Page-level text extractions
┄┄┄┄┄┄┄┄┄┄

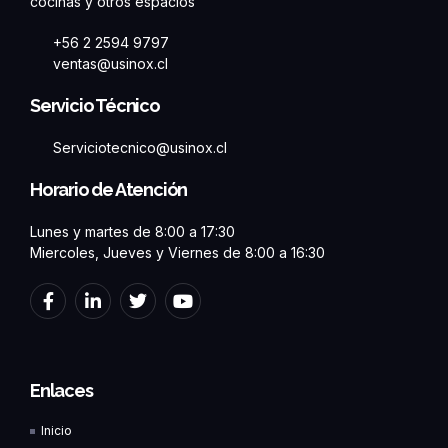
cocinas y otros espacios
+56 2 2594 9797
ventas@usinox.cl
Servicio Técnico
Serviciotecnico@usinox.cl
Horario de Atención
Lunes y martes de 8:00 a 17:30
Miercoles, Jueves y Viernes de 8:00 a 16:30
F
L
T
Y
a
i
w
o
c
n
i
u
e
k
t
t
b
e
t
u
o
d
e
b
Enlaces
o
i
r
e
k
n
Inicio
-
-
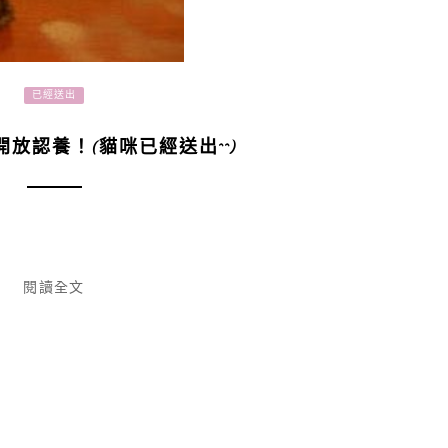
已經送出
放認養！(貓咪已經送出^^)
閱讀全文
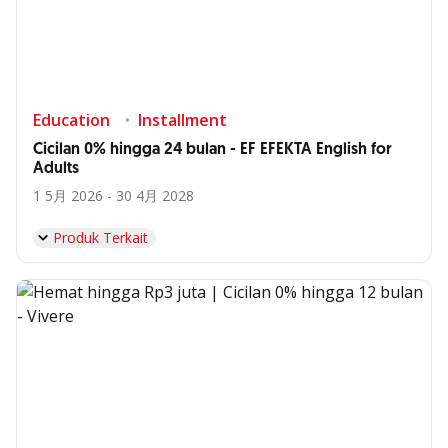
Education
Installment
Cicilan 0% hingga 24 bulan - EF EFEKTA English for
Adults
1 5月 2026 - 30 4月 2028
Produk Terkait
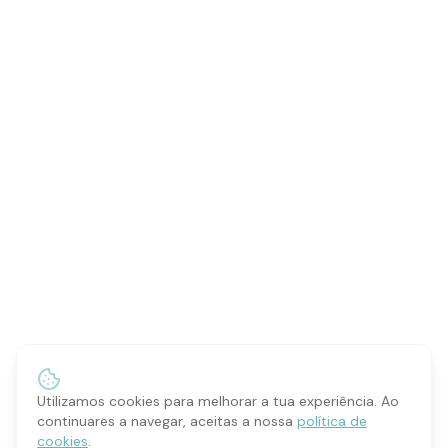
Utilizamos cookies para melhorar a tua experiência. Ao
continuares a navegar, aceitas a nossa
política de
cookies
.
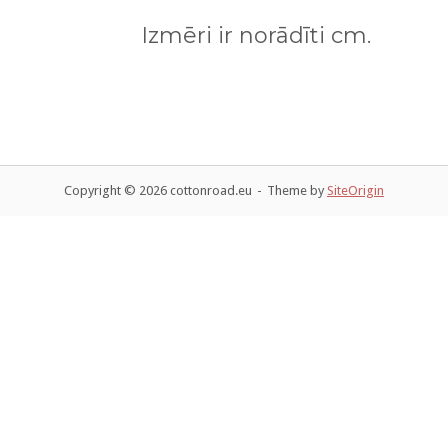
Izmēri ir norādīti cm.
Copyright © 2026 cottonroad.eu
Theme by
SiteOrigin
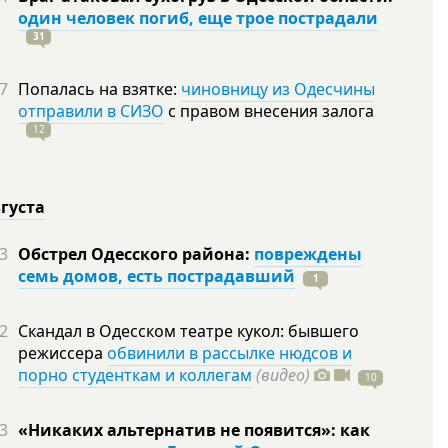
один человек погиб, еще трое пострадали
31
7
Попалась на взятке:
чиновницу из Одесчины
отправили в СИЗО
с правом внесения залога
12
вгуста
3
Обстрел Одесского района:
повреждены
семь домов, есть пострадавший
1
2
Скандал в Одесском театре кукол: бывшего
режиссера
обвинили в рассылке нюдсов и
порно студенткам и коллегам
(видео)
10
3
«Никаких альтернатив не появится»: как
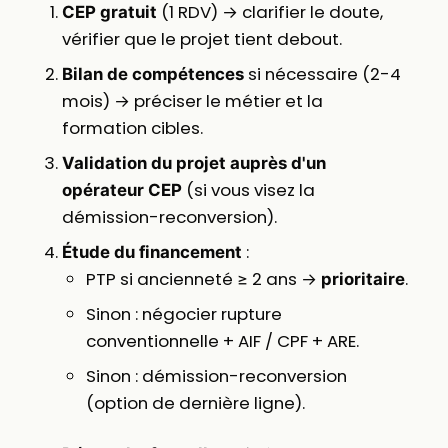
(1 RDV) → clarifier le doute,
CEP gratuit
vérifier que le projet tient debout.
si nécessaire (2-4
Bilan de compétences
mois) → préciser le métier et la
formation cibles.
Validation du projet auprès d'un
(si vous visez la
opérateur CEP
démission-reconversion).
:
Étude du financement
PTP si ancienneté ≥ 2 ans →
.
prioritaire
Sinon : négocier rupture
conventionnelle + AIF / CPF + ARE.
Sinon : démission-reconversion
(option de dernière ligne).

┄┄┄┄┄┄┄┄┄┄

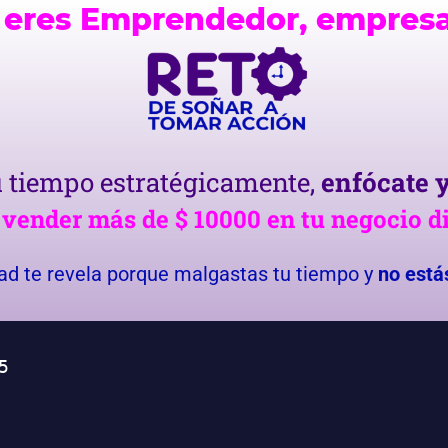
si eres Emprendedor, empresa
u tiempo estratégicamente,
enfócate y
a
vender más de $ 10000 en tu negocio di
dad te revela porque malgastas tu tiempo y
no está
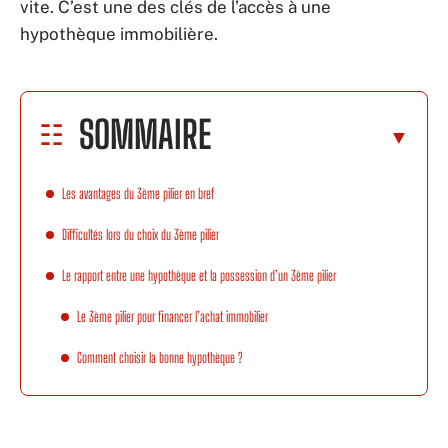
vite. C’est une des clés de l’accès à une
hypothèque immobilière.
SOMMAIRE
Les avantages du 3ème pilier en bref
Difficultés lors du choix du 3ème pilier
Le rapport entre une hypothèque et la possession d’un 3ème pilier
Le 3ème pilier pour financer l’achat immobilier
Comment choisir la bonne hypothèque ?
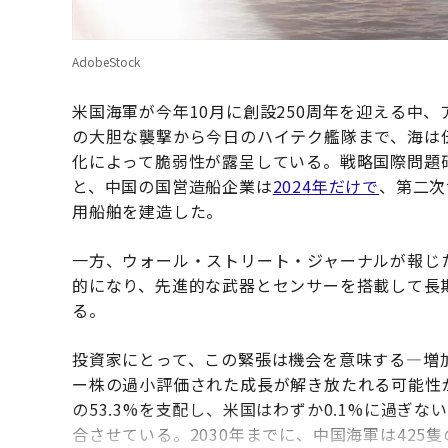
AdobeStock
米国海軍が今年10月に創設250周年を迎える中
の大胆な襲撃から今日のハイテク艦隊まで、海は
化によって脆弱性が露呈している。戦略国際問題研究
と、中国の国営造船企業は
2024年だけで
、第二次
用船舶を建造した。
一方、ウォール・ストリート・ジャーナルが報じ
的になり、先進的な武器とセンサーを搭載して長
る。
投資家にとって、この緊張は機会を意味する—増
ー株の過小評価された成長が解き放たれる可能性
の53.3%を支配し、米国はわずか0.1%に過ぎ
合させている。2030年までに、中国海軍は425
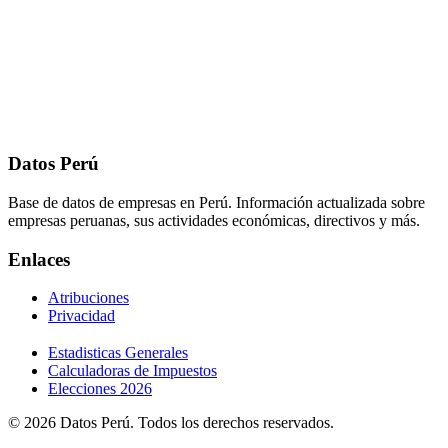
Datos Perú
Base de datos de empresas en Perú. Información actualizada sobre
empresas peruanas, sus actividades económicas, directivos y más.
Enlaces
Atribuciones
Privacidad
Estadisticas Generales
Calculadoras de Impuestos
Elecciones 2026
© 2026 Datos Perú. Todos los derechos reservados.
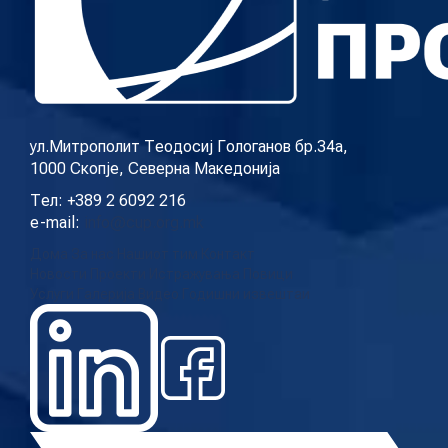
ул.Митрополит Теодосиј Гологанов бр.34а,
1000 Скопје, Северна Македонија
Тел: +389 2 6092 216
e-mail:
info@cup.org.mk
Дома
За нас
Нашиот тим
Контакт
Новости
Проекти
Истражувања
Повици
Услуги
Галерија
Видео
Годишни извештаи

┄┄┄┄┄┄┄┄┄┄

→ **ASSIGNMENT**:
Using the entries above, transcribe exactly from the line that has "dad te revela porque malgastas tu tiempo y" through the line that has "Le rapport entre". Pictures are dropped.

→ **ANSWER SECTION**:
dad te revela porque malgastas tu tiempo y
no está
vite. C’est une des clés de l’accès à une
hypothèque immobilière.
SOMMAIRE
Les avantages du 3ème pilier en bref
Difficultés lors du choix du 3ème pilier
Le rapport entre une hypothèque et la possession d’un 3ème pilier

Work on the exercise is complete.